### Work task
Looking at the records below, count how many lines contain the string "among". Give that number alone.
[Given entries — start]
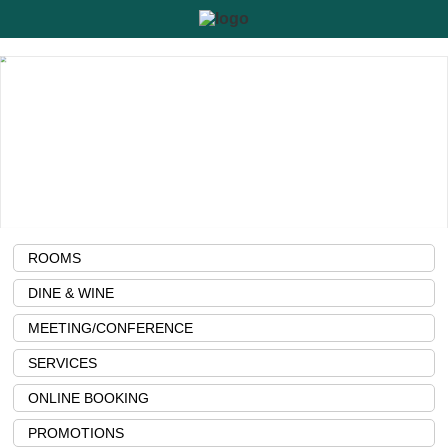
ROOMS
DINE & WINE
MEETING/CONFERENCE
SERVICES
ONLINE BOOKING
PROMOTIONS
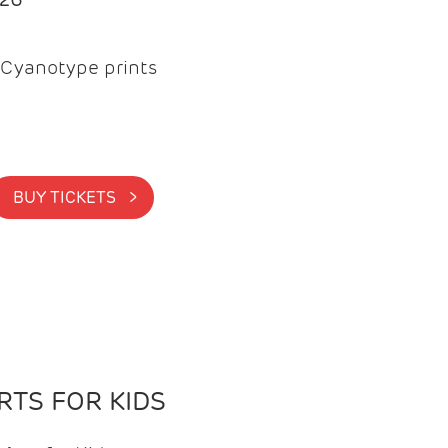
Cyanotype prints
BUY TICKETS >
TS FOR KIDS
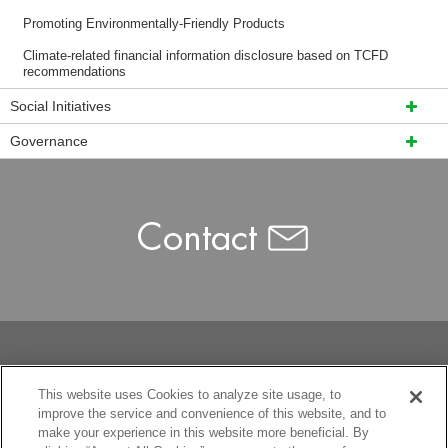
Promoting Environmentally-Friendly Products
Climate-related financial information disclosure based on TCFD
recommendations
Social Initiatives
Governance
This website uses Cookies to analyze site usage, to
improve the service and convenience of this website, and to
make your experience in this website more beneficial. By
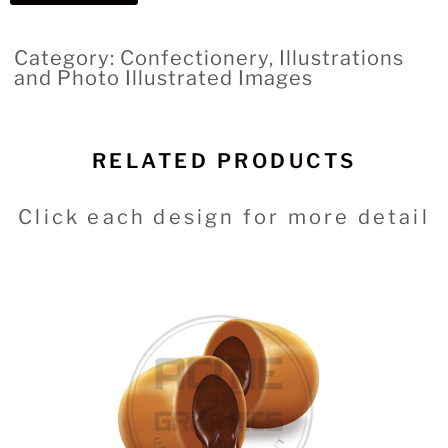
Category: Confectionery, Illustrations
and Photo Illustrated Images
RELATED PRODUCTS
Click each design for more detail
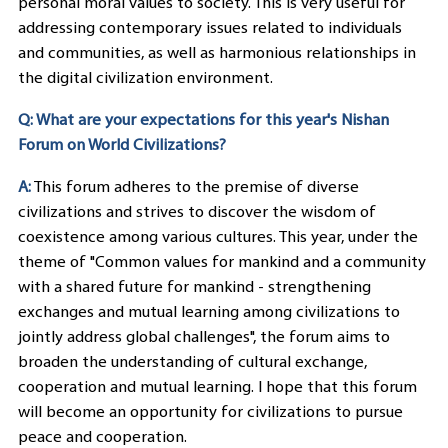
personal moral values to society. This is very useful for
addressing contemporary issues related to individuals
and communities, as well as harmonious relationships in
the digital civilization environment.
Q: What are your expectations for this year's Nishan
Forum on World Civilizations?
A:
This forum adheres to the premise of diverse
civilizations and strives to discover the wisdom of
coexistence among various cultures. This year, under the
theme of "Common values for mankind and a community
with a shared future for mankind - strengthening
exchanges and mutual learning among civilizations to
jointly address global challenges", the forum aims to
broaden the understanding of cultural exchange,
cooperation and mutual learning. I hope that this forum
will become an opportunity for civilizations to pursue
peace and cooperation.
[Given entries — finish]
### Solution for this task
2